Of course, I know the paperwork process of self-reflection. I use evidence to support why I check a certain thing, swear internally, and then choose a particular skill to focus on for improvement. Since I can’t choose “everything” (there’s no box for that), I choose my area of personal primary concern and detail what I would do to improve upon that. It was then that I remembered the Allegory of the Cave, all the Marianne Williamson books I’ve ever read, and my tendency to laugh at myself. I am not afraid of my inadequacy, but if I am powerful beyond measure, I haven’t been using my cajones very productively. Or, if I have, I was looking at a reflection in the cave, and not at its reality.

My aunt used to refer to certain outfits she wore as a combination of the sublime and the ridiculous. I tend to think of self-reflection in the same way. I’m a human: flawed, biased, abundantly excited about, oh, pretty much everything, and always willing to learn. How this translates into my daily life remains a happy mystery. I just cover the bases of perception, remembering that the energy I toss out impacts other people, and that they react to that.

People are wonderfully complicated, and yet we’re essentially just carbon-based life forms (thank you Star Trek for that). Yep, I’m alluding to fashion, science fiction, other bloggers, and the Allegory of the Cave all in a few hundred words. These are not mutually exclusive. They all just serve to remind me that, no matter how well I know myself, and regardless of how I actually performed on the day of my observation, I am a combination of the sublime and the ridiculous. I wore my favorite Friday outfit (fashion), included music and metacognition (sublime), and told really bad jokes (ridiculous). All things considered, that’s not bad for a day in the life of human person perceiving myself using only the senses and reasoning to guide the way.

 

A Little Distracted

We’ve eaten our leftovers and moved on to more standard fare, the events of last week gone in a mad rush to decorate and do and bake and see and whatever it is people do in December. This is a superdupersuperlative time of year, and I mean that in both the positive and negative connotations of my made-up word. Because of all this superduperness, I’m a little distracted.

In real life, I just completed a writing project (yay), and organized some of the flotsam around my desk (meh), but I am supposed to be writing lesson plans (ahem). I know I have achieved new levels of task avoidant awesomeness when the idea of sorting through papers is more appealing than doing what I’m supposed to be doing. At least the desk looks tidier, I tell myself, as I wonder when some deux ex machina is going to save me and inspire me to complete my work.

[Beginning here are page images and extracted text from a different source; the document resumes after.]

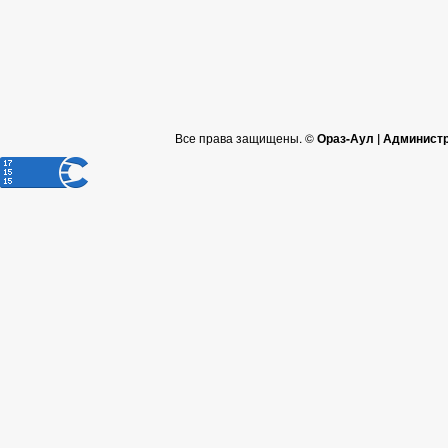
Все права защищены. ©
Ораз-Аул | Админист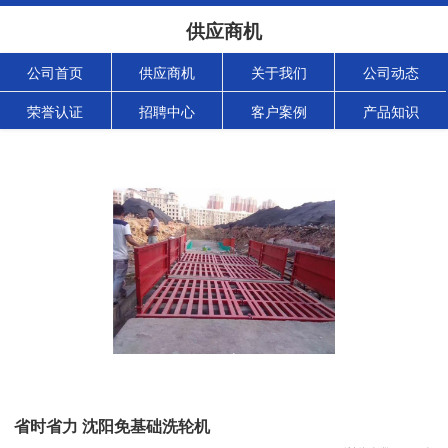
供应商机
公司首页
供应商机
关于我们
公司动态
荣誉认证
招聘中心
客户案例
产品知识
省时省力 沈阳免基础洗轮机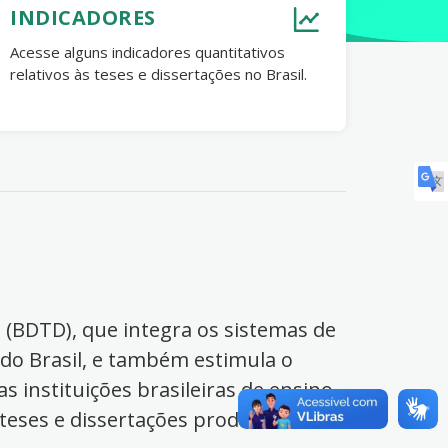
INDICADORES
Acesse alguns indicadores quantitativos
relativos às teses e dissertações no Brasil.
s (BDTD), que integra os sistemas de
 do Brasil, e também estimula o
s instituições brasileiras de ensino
 teses e dissertações produzidas no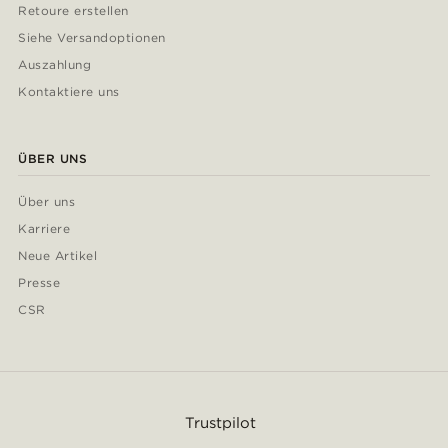
Retoure erstellen
Siehe Versandoptionen
Auszahlung
Kontaktiere uns
ÜBER UNS
Über uns
Karriere
Neue Artikel
Presse
CSR
Trustpilot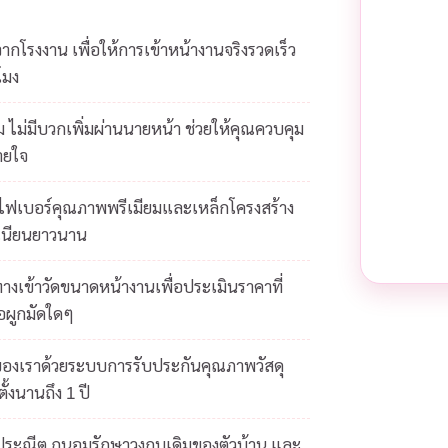
โรงงาน เพื่อให้การเข้าหน้างานจริงรวดเร็ว
โมง
 ไม่มีบวกเพิ่มผ่านนายหน้า ช่วยให้คุณควบคุม
ายใจ
ยไฟเบอร์คุณภาพพรีเมียมและเหล็กโครงสร้าง
เนียนยาวนาน
างเข้าวัดขนาดหน้างานเพื่อประเมินราคาที่
้อผูกมัดใดๆ
ของเราด้วยระบบการรับประกันคุณภาพวัสดุ
ั้งนานถึง 1 ปี
ดประณีต ถนอมรักษาวงกบเดิมของตัวบ้าน และ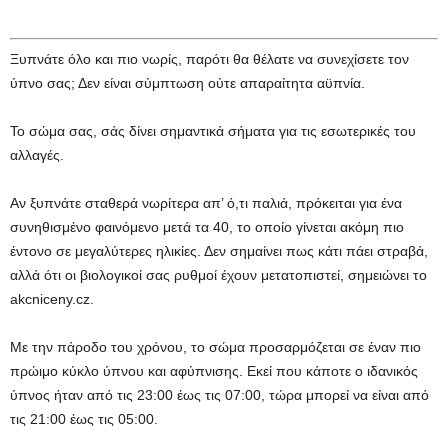
Ξυπνάτε όλο και πιο νωρίς, παρότι θα θέλατε να συνεχίσετε τον
ύπνο σας; Δεν είναι σύμπτωση ούτε απαραίτητα αϋπνία.
Το σώμα σας, σάς δίνει σημαντικά σήματα για τις εσωτερικές του
αλλαγές.
Αν ξυπνάτε σταθερά νωρίτερα απ’ ό,τι παλιά, πρόκειται για ένα
συνηθισμένο φαινόμενο μετά τα 40, το οποίο γίνεται ακόμη πιο
έντονο σε μεγαλύτερες ηλικίες. Δεν σημαίνει πως κάτι πάει στραβά,
αλλά ότι οι βιολογικοί σας ρυθμοί έχουν μετατοπιστεί, σημειώνει το
akcniceny.cz.
Με την πάροδο του χρόνου, το σώμα προσαρμόζεται σε έναν πιο
πρώιμο κύκλο ύπνου και αφύπνισης. Εκεί που κάποτε ο ιδανικός
ύπνος ήταν από τις 23:00 έως τις 07:00, τώρα μπορεί να είναι από
τις 21:00 έως τις 05:00.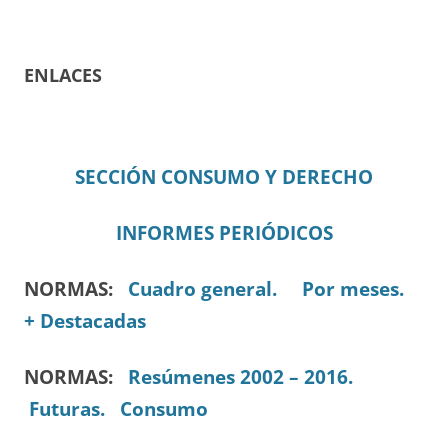
ENLACES
SECCIÓN CONSUMO Y DERECHO
INFORMES PERIÓDICOS
NORMAS:
Cuadro general.
Por meses.
+ Destacadas
NORMAS:
Resúmenes 2002 – 2016.
Futuras.
Consumo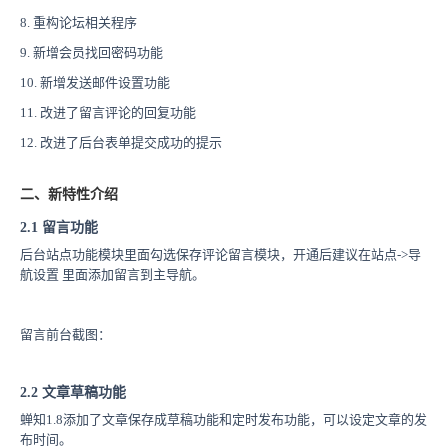
8. 重构论坛相关程序
9. 新增会员找回密码功能
10. 新增发送邮件设置功能
11. 改进了留言评论的回复功能
12. 改进了后台表单提交成功的提示
二、新特性介绍
2.1
留言功能
后台站点功能模块里面勾选保存评论留言模块，开通后建议在站点->导
航设置 里面添加留言到主导航。
留言前台截图：
2.2 文章草稿功能
蝉知1.8添加了文章保存成草稿功能和定时发布功能，可以设定文章的发
布时间。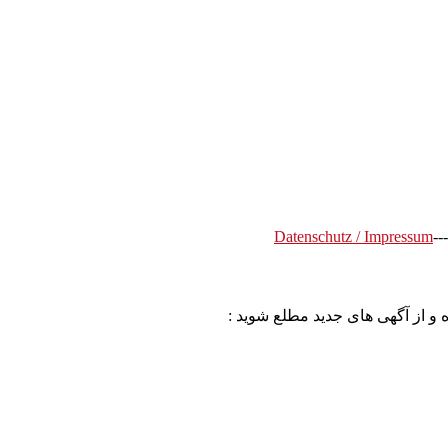
Datenschutz / Impressum
---
 و از آگهی های جدید مطلع شوید :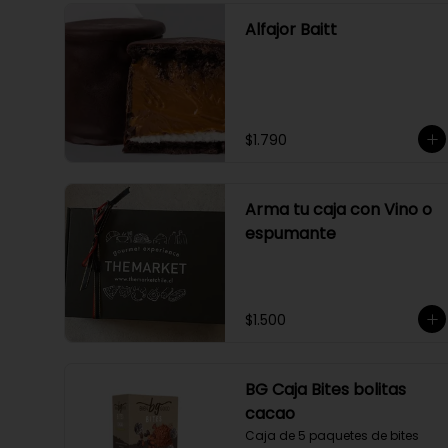
Alfajor Baitt
$1.790
Arma tu caja con Vino o
espumante
$1.500
BG Caja Bites bolitas
cacao
Caja de 5 paquetes de bites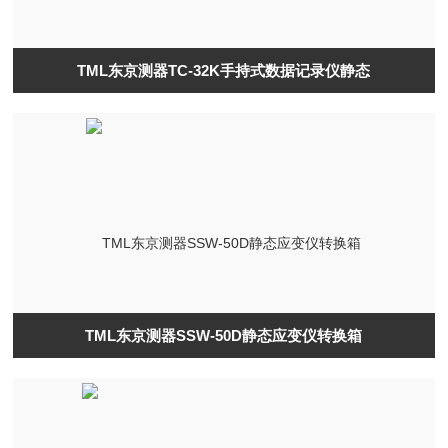
TML东京测器TC-32K手持式数据记录仪静态
TML东京测器SSW-50D静态应变仪转换箱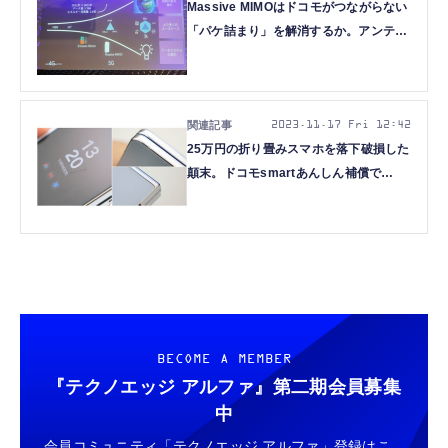
Massive MIMOはドコモがつながらない
「パケ詰まり」を解消するか。アンテナ
小型化で都市部への導入が現実的に（石
野純也）
2023.11.17 Fri 12:42
25万円の折り畳みスマホを落下破損した
顛末。ドコモsmartあんしん補償で
Galaxy Z Fold5が新品同様に、修理代
5500円（石野純也）
BECOME A MEMBER
『テクノエッジ アルファ』
第二期会員募集
中
会員コミュニティ「テクノエッジ アルファ」登録はこ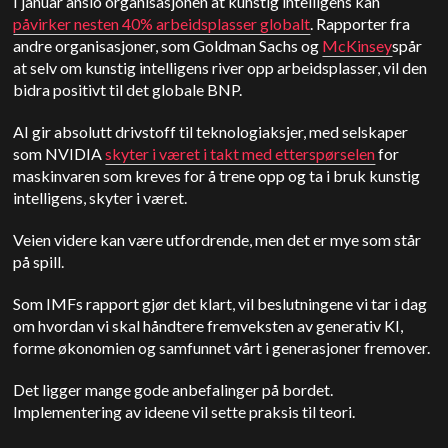
I januar anslo organisasjonen at kunstig intelligens kan
påvirker nesten 40% arbeidsplasser globalt
. Rapporter fra
andre organisasjoner, som Goldman Sachs og
McKinsey
spår
at selv om kunstig intelligens river opp arbeidsplasser, vil den
bidra positivt til det globale BNP.
AI gir absolutt drivstoff til teknologiaksjer, med selskaper
som NVIDIA
skyter i været i takt med etterspørselen
for
maskinvaren som kreves for å trene opp og ta i bruk kunstig
intelligens, skyter i været.
Veien videre kan være utfordrende, men det er mye som står
på spill.
Som IMFs rapport gjør det klart, vil beslutningene vi tar i dag
om hvordan vi skal håndtere fremveksten av generativ KI,
forme økonomien og samfunnet vårt i generasjoner fremover.
Det ligger mange gode anbefalinger på bordet.
Implementering av ideene vil sette praksis til teori.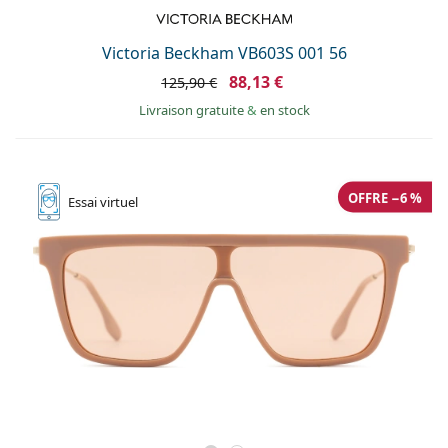
Victoria Beckham VB603S 001 56
88,13 €
125,90 €
Livraison gratuite
&
en stock
OFFRE −6 %
Essai
virtuel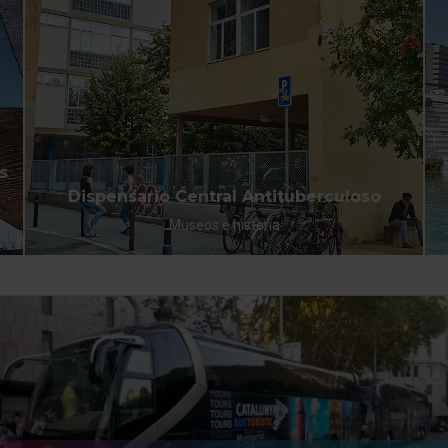
s
Dispensario Central Antituberculoso
Museos e historia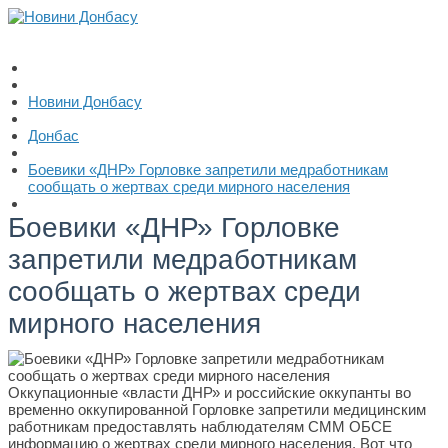
Новини Донбасу
Донбас
Боевики «ДНР» Горловке запретили медработникам
сообщать о жертвах среди мирного населения
Боевики «ДНР» Горловке
запретили медработникам
сообщать о жертвах среди
мирного населения
Оккупационные «власти ДНР» и российские оккупанты во
временно оккупированной Горловке запретили медицинским
работникам предоставлять наблюдателям СММ ОБСЕ
информацию о жертвах среди мирного населения. Вот что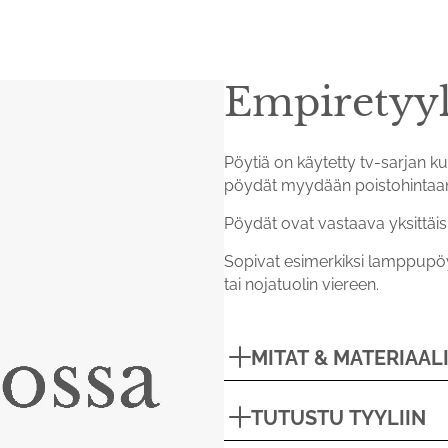
Empiretyyl
Pöytiä on käytetty tv-sarjan kuv
pöydät myydään poistohintaa
Pöydät ovat vastaava yksittäi
Sopivat esimerkiksi lamppupöy
tai nojatuolin viereen.
MITAT & MATERIAAL
Mitat
TUTUSTU TYYLIIN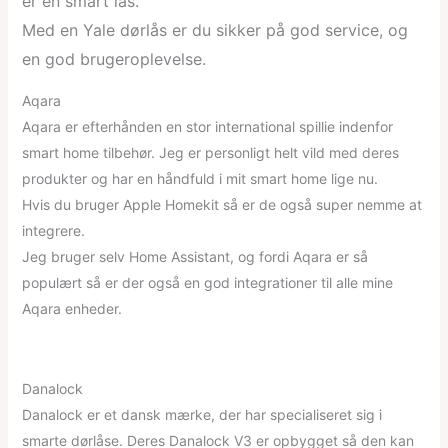
er en smart lås.
Med en Yale dørlås er du sikker på god service, og
en god brugeroplevelse.
Aqara
Aqara er efterhånden en stor international spillie indenfor
smart home tilbehør. Jeg er personligt helt vild med deres
produkter og har en håndfuld i mit smart home lige nu.
Hvis du bruger Apple Homekit så er de også super nemme at
integrere.
Jeg bruger selv Home Assistant, og fordi Aqara er så
populært så er der også en god integrationer til alle mine
Aqara enheder.
Danalock
Danalock er et dansk mærke, der har specialiseret sig i
smarte dørlåse. Deres Danalock V3 er opbygget så den kan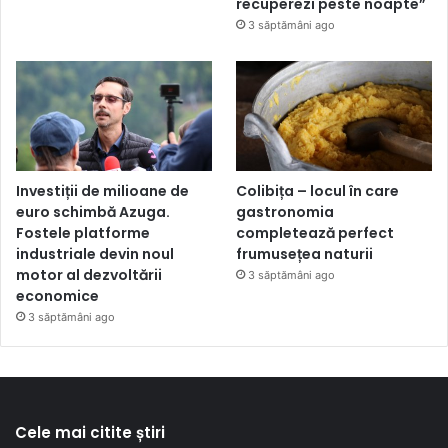
recuperezi peste noapte”
3 săptămâni ago
Investiții de milioane de
Colibița – locul în care
euro schimbă Azuga.
gastronomia
Fostele platforme
completează perfect
industriale devin noul
frumusețea naturii
motor al dezvoltării
3 săptămâni ago
economice
3 săptămâni ago
Cele mai citite știri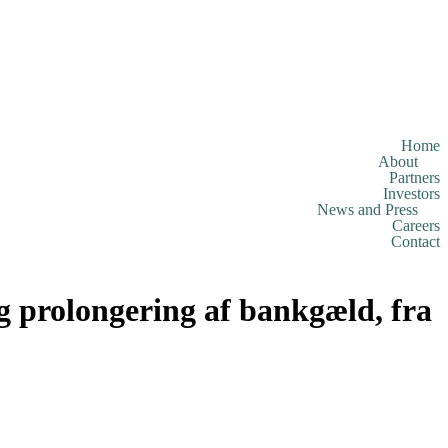
Home
About
Partners
Investors
News and Press
Careers
Contact
g prolongering af bankgæld, fra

As I ponder that, I have new books staring at me, beckoning to me. I yearn to answer the call of the crisp, freshly published pages, but I’m supposed to have my brain on silencer. It’s. Not. Silent. I’m singing show tunes and planning what I’ll wear to the holiday parties I’m going to. Should it be the teal satin skirt or the fun striped dress?

I realize I haven’t talked to my best friend in about three weeks, and while she’ll forgive me, it’s suddenly vastly important that I give her a call. Well, send her a text anyway. While I’ m getting my phone, I notice a new catalog with sparkly and decorative ideas. The crafty gal in me is now motivated to make holiday quilts for my friends. Right this second. This sends me towards my sewing supplies.

On the way I pass by my desk, again reminded that the lesson plans are just a few minutes from completion. Won’t I feel fantastic and accomplished when I’m finished? Wouldn’t I rather make a cup of tea first? On the way to the microwave, my husband asks if I want to go for ice cream.

Distracted though I am, one thing doesn’t change: the call of ice cream (coffee for me) supersedes all other calls. The text messages and the books, the catalogs and holiday attire will wait. I finish my lesson plan and I’m out the door, deux ex machina in the form of my spouse. I’ll make decisions about the other distractions when I get back home.